二人はさておき、俺は青くなったスラたんの目の前で手を振る。


「この森嫌い…」


一応、スラたんは戦わずにウィークファントム全てを倒したが、スラたん的には、二十体もウィークファントムが居たというのが問題だったらしい。


「スラタン様…」


「行くぞー。」


「シンヤ君が厳しいっ!」


「それだけの反応が出来れば大丈夫だ。」


「ぐふっ……」


「だ、大丈夫です!一緒に頑張りましょう!

アンデッド系モンスターばかりというわけではありませんので、大丈夫です!」


「うぅ…」


スラたんは半泣きだったが、正直ここでのんびりしているのは良くない。


ウィークファントムはAランクのモンスターだ。それがこの辺りに居たとなると、そのウィークファントムと渡り合えるランクのモンスターがこの辺りには生息しているはず。

Aランクのモンスターも俺達ならば難無く倒せるが、ダンジョンとは違っていつどこから何が来るのか分からない。そんな場所でモタモタしているのはかなり危険だ。

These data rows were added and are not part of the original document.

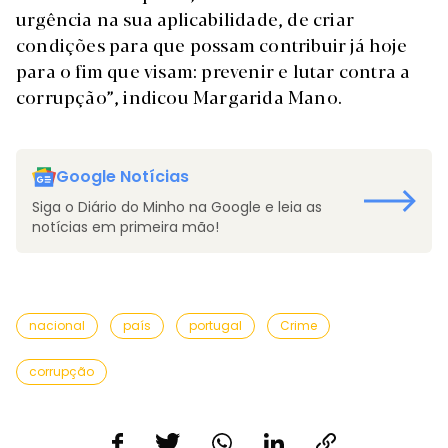
urgência na sua aplicabilidade, de criar
condições para que possam contribuir já hoje
para o fim que visam: prevenir e lutar contra a
corrupção”, indicou Margarida Mano.
Google Notícias
Siga o Diário do Minho na Google e leia as
notícias em primeira mão!
nacional
país
portugal
Crime
corrupção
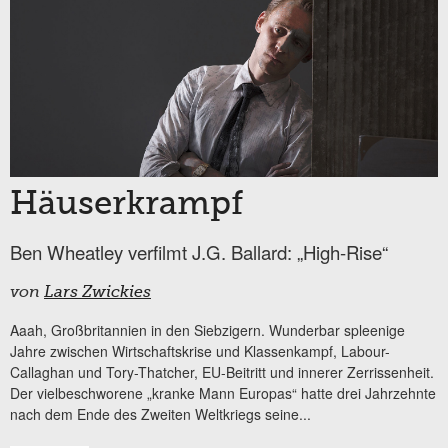
Häuserkrampf
Ben Wheatley verfilmt J.G. Ballard: „High-Rise“
von
Lars Zwickies
Aaah, Großbritannien in den Siebzigern. Wunderbar spleenige
Jahre zwischen Wirtschaftskrise und Klassenkampf, Labour-
Callaghan und Tory-Thatcher, EU-Beitritt und innerer Zerrissenheit.
Der vielbeschworene „kranke Mann Europas“ hatte drei Jahrzehnte
nach dem Ende des Zweiten Weltkriegs seine...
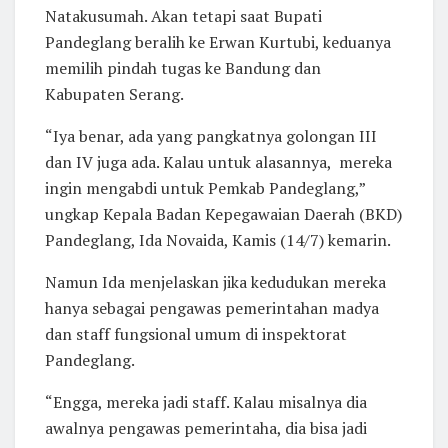
Natakusumah. Akan tetapi saat Bupati
Pandeglang beralih ke Erwan Kurtubi, keduanya
memilih pindah tugas ke Bandung dan
Kabupaten Serang.
“Iya benar, ada yang pangkatnya golongan III
dan IV juga ada. Kalau untuk alasannya, mereka
ingin mengabdi untuk Pemkab Pandeglang,”
ungkap Kepala Badan Kepegawaian Daerah (BKD)
Pandeglang, Ida Novaida, Kamis (14/7) kemarin.
Namun Ida menjelaskan jika kedudukan mereka
hanya sebagai pengawas pemerintahan madya
dan staff fungsional umum di inspektorat
Pandeglang.
“Engga, mereka jadi staff. Kalau misalnya dia
awalnya pengawas pemerintaha, dia bisa jadi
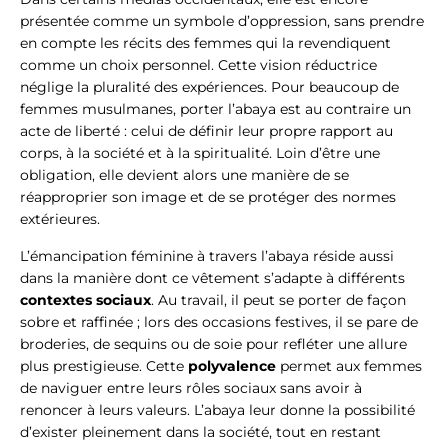
présentée comme un symbole d’oppression, sans prendre
en compte les récits des femmes qui la revendiquent
comme un choix personnel. Cette vision réductrice
néglige la pluralité des expériences. Pour beaucoup de
femmes musulmanes, porter l’abaya est au contraire un
acte de liberté : celui de définir leur propre rapport au
corps, à la société et à la spiritualité. Loin d’être une
obligation, elle devient alors une manière de se
réapproprier son image et de se protéger des normes
extérieures.
L’émancipation féminine à travers l’abaya réside aussi
dans la manière dont ce vêtement s’adapte à différents
contextes sociaux
. Au travail, il peut se porter de façon
sobre et raffinée ; lors des occasions festives, il se pare de
broderies, de sequins ou de soie pour refléter une allure
plus prestigieuse. Cette
polyvalence
permet aux femmes
de naviguer entre leurs rôles sociaux sans avoir à
renoncer à leurs valeurs. L’abaya leur donne la possibilité
d’exister pleinement dans la société, tout en restant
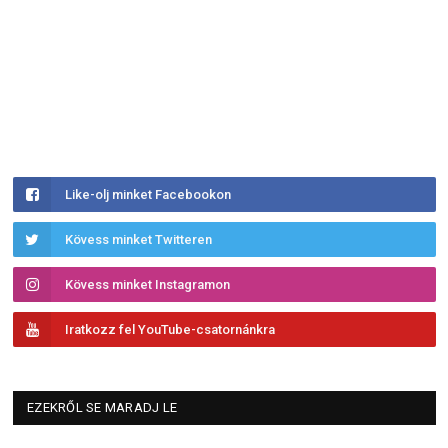
Like-olj minket Facebookon
Kövess minket Twitteren
Kövess minket Instagramon
Iratkozz fel YouTube-csatornánkra
EZEKRŐL SE MARADJ LE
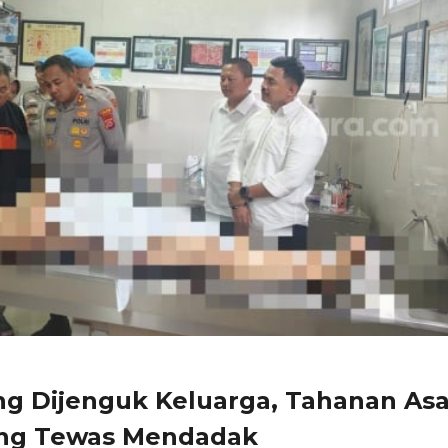
ng Dijenguk Keluarga, Tahanan Asa
ang Tewas Mendadak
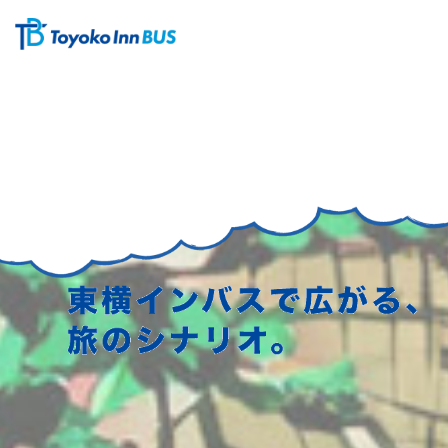
コ
ナ
ン
ビ
テ
ゲ
ン
ー
ツ
シ
へ
ョ
ス
ン
キ
に
ッ
移
プ
動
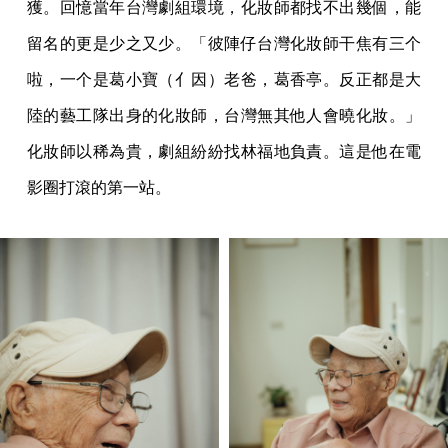
獲。回憶當年台灣劇組環境，化妝師都找不出幾個，能
留名的更是少之又少。「彼陣仔台灣化妝師干焦有三个
啦，一个是葛小寶（亻因）老爸，葛香亭。反正都是大
陸的藝工隊出身的化妝師，台灣無其他人會曉化妝。」
化妝師以稀為貴，劇組紛紛找林福地負責。這是他在電
影圈打滾的第一站。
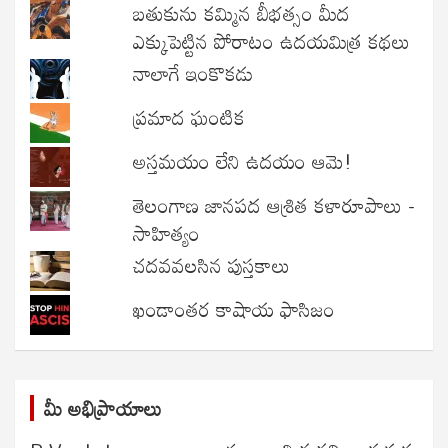
బతుకును కమ్మిన బీభత్సం మీద
ఎక్కుపెట్టిన పోరాటం ఉదయమిత్ర కథలు
నాలాగే ఇంకొకడు
ప్రమాద ఘంటిక
అస్తమయం లేని ఉదయం ఆమె!
తెలంగాణ జానపద ఆశ్రిత కళారూపాలు -
సాహిత్యం
చదవవలసిన పుస్తకాలు
ఖండాంతర కాషాయ ఫాసిజం
మీ అభిప్రాయాలు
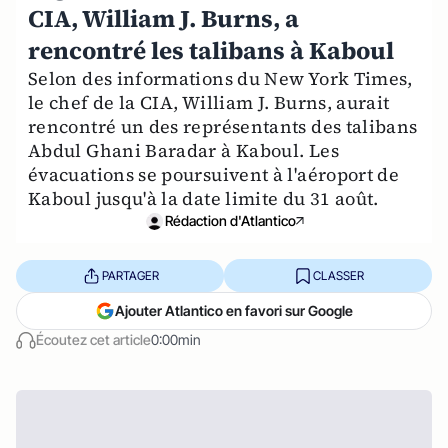
CIA, William J. Burns, a
rencontré les talibans à Kaboul
Selon des informations du New York Times,
le chef de la CIA, William J. Burns, aurait
rencontré un des représentants des talibans
Abdul Ghani Baradar à Kaboul. Les
évacuations se poursuivent à l'aéroport de
Kaboul jusqu'à la date limite du 31 août.
Rédaction d'Atlantico
PARTAGER
CLASSER
Ajouter Atlantico en favori sur Google
Écoutez cet article
0:00min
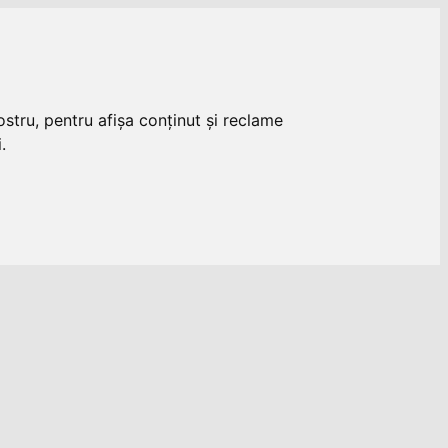
stru, pentru afișa conținut și reclame
.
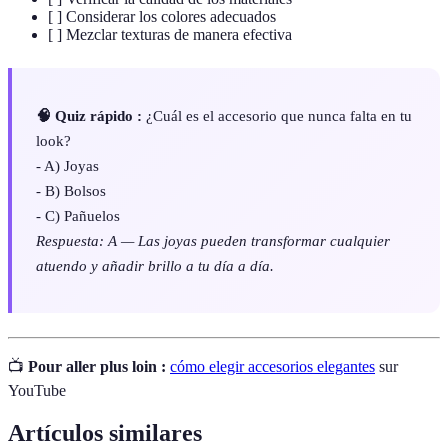
[ ] Considerar los colores adecuados
[ ] Mezclar texturas de manera efectiva
🧠 Quiz rápido :
¿Cuál es el accesorio que nunca falta en tu
look?
- A) Joyas
- B) Bolsos
- C) Pañuelos
Respuesta: A — Las joyas pueden transformar cualquier
atuendo y añadir brillo a tu día a día.
📺
Pour aller plus loin :
cómo elegir accesorios elegantes
sur
YouTube
Artículos similares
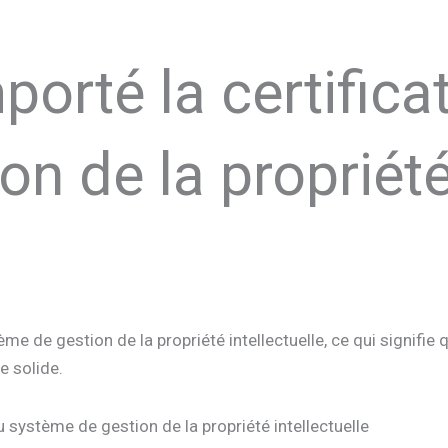
orté la certifica
on de la propriét
e de gestion de la propriété intellectuelle, ce qui signifie q
e solide.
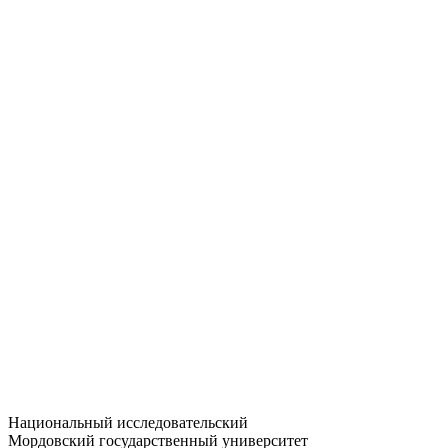
Статистика приёма
Большевистская ул., 68/1
dep-general@adm.mrsu.ru
+7 (8342) 24-37-32
Приёмная комиссия
Полежаева ул., 44
entrance-exam@adm.mrsu.ru
+7 (800) 222-13-77
© 1998–2026 МГУ им. Н.П. ОГАРЁВА
При использовании материалов сайта ссылка на источник
обязательна
Национальный исследовательский
Мордовский государственный университет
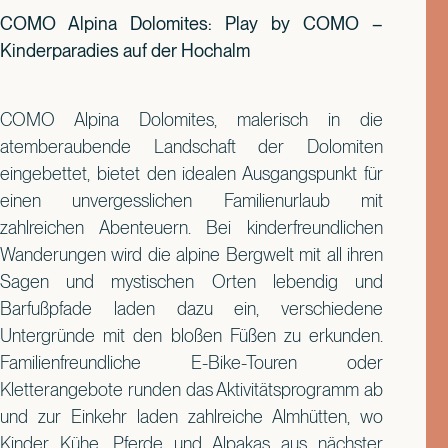
COMO Alpina Dolomites: Play by COMO –
Kinderparadies auf der Hochalm
COMO Alpina Dolomites, malerisch in die
atemberaubende Landschaft der Dolomiten
eingebettet, bietet den idealen Ausgangspunkt für
einen unvergesslichen Familienurlaub mit
zahlreichen Abenteuern. Bei kinderfreundlichen
Wanderungen wird die alpine Bergwelt mit all ihren
Sagen und mystischen Orten lebendig und
Barfußpfade laden dazu ein, verschiedene
Untergründe mit den bloßen Füßen zu erkunden.
Familienfreundliche E-Bike-Touren oder
Kletterangebote runden das Aktivitätsprogramm ab
und zur Einkehr laden zahlreiche Almhütten, wo
Kinder Kühe, Pferde und Alpakas aus nächster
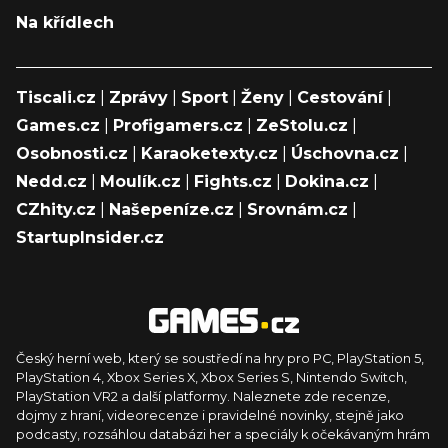
Na křídlech
Tiscali.cz
|
Zprávy
|
Sport
|
Ženy
|
Cestování
|
Games.cz
|
Profigamers.cz
|
ZeStolu.cz
|
Osobnosti.cz
|
Karaoketexty.cz
|
Úschovna.cz
|
Nedd.cz
|
Moulík.cz
|
Fights.cz
|
Dokina.cz
|
CZhity.cz
|
Našepeníze.cz
|
Srovnám.cz
|
StartupInsider.cz
Český herní web, který se soustředí na hry pro PC, PlayStation 5,
PlayStation 4, Xbox Series X, Xbox Series S, Nintendo Switch,
PlayStation VR2 a další platformy. Naleznete zde recenze,
dojmy z hraní, videorecenze i pravidelné novinky, stejně jako
podcasty, rozsáhlou databázi her a speciály k očekávaným hrám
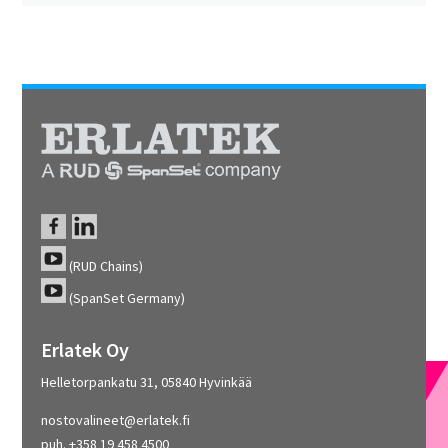
(RUD Chains)
(SpanSet Germany)
Erlatek Oy
Helletorpankatu 31, 05840 Hyvinkää
nostovalineet@erlatek.fi
puh. +358 19 458 4500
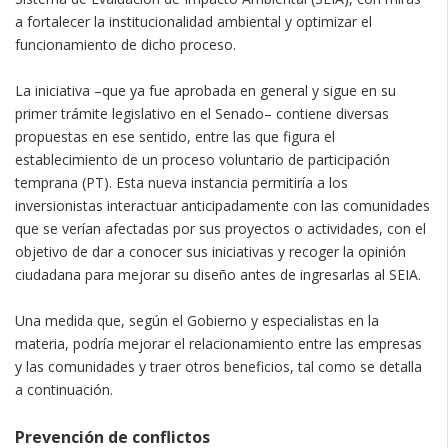
a fortalecer la institucionalidad ambiental y optimizar el
funcionamiento de dicho proceso.
La iniciativa –que ya fue aprobada en general y sigue en su
primer trámite legislativo en el Senado– contiene diversas
propuestas en ese sentido, entre las que figura el
establecimiento de un proceso voluntario de participación
temprana (PT). Esta nueva instancia permitiría a los
inversionistas interactuar anticipadamente con las comunidades
que se verían afectadas por sus proyectos o actividades, con el
objetivo de dar a conocer sus iniciativas y recoger la opinión
ciudadana para mejorar su diseño antes de ingresarlas al SEIA.
Una medida que, según el Gobierno y especialistas en la
materia, podría mejorar el relacionamiento entre las empresas
y las comunidades y traer otros beneficios, tal como se detalla
a continuación.
Prevención de conflictos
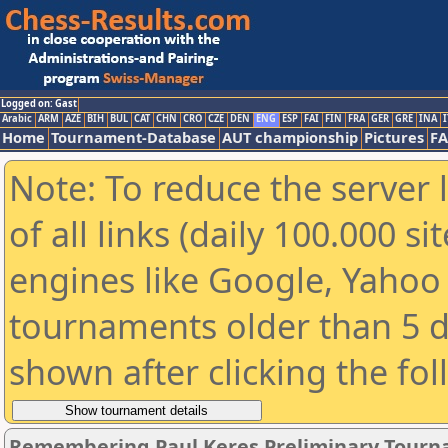
Logged on: Gast
Arabic
ARM
AZE
BIH
BUL
CAT
CHN
CRO
CZE
DEN
ENG
ESP
FAI
FIN
FRA
GER
GRE
INA
I
Home
Tournament-Database
AUT championship
Pictures
F
Note: To reduce the server 
of all links (daily 100.000 s
engines like Google, Yahoo a
tournaments older than 5 d
shown after clicking the fo
Remembering Paul Keres Preliminary Tour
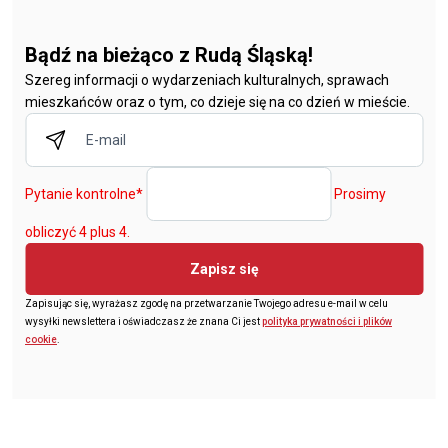
Bądź na bieżąco z Rudą Śląską!
Szereg informacji o wydarzeniach kulturalnych, sprawach
mieszkańców oraz o tym, co dzieje się na co dzień w mieście.
Pytanie kontrolne
*
Prosimy
obliczyć 4 plus 4.
Zapisz się
Zapisując się, wyrażasz zgodę na przetwarzanie Twojego adresu e-mail w celu
wysyłki newslettera i oświadczasz że znana Ci jest
polityka prywatności i plików
cookie
.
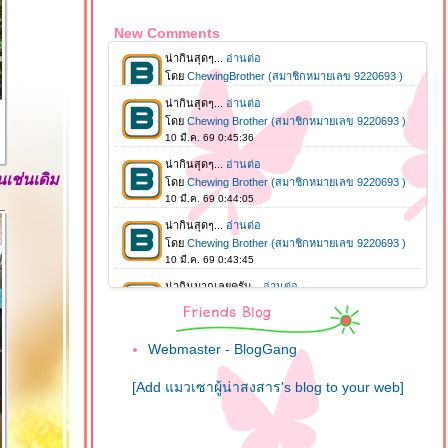
New Comments
เช่นเดิม
Webmaster - BlogGang
[Add แมวเซาผู้น่าสงสาร's blog to your web]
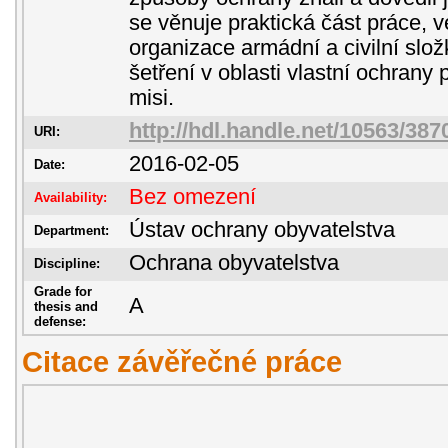
se věnuje praktická část práce, 
organizace armádní a civilní sl
šetření v oblasti vlastní ochrany 
misi.
http://hdl.handle.net/10563/387
URI:
2016-02-05
Date:
Bez omezení
Availability:
Ústav ochrany obyvatelstva
Department:
Ochrana obyvatelstva
Discipline:
Grade for
A
thesis and
defense:
Citace závěřečné práce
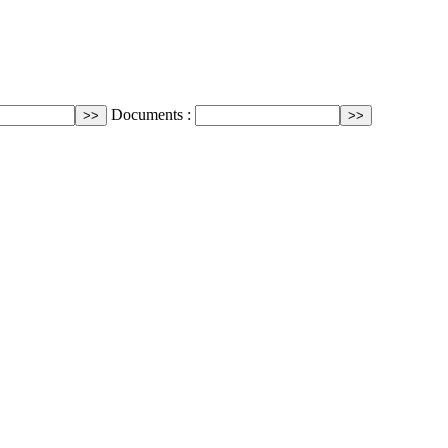
Documents :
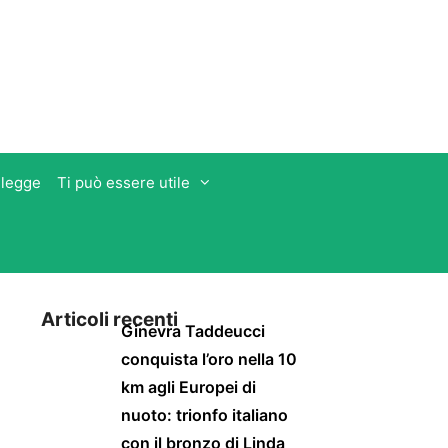
 legge
Ti può essere utile
Articoli recenti
Ginevra Taddeucci
conquista l’oro nella 10
km agli Europei di
nuoto: trionfo italiano
con il bronzo di Linda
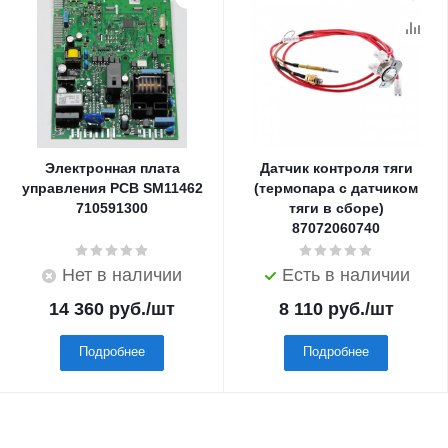
Электронная плата
Датчик контроля тяги
управления PCB SM11462
(термопара с датчиком
710591300
тяги в сборе)
87072060740
Нет в наличии
Есть в наличии
14 360
руб.
/шт
8 110
руб.
/шт
Подробнее
Подробнее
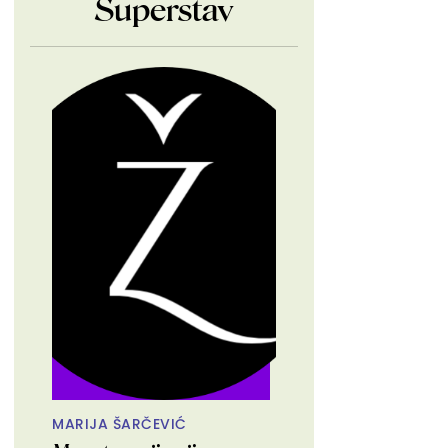
Superstav
MARIJA ŠARČEVIĆ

スラたんの精神が削られているのは分かっているが、まだ余裕が有る事は見て分かったし、ここは安全を優先させる。


「ハイネ。他のモンスターはどうだ?」


「そうね……今のところ近くには居ないわ。

でも、ここは広い一本道と変わらないし、ボーッとはしていられないわよ。」


「ああ。分かっている。Aランクのモンスターが出て来たし、あまり悠長にしていられない。ここで足を止め続けるのは危険だから、さっさと先へ進もう。」


「そうね。どこかに休めそうな場所が有ると良いのだけれど…」


「どうしてもヤバそうなら、周囲を吹き飛ばしてでも安全を確保する。ただ、あまり派手にやり過ぎて、この森の中から外にモンスターが出てしまうと、周囲の村や街に被害が出てしまうかもしれないから、出来れば控えたいな。」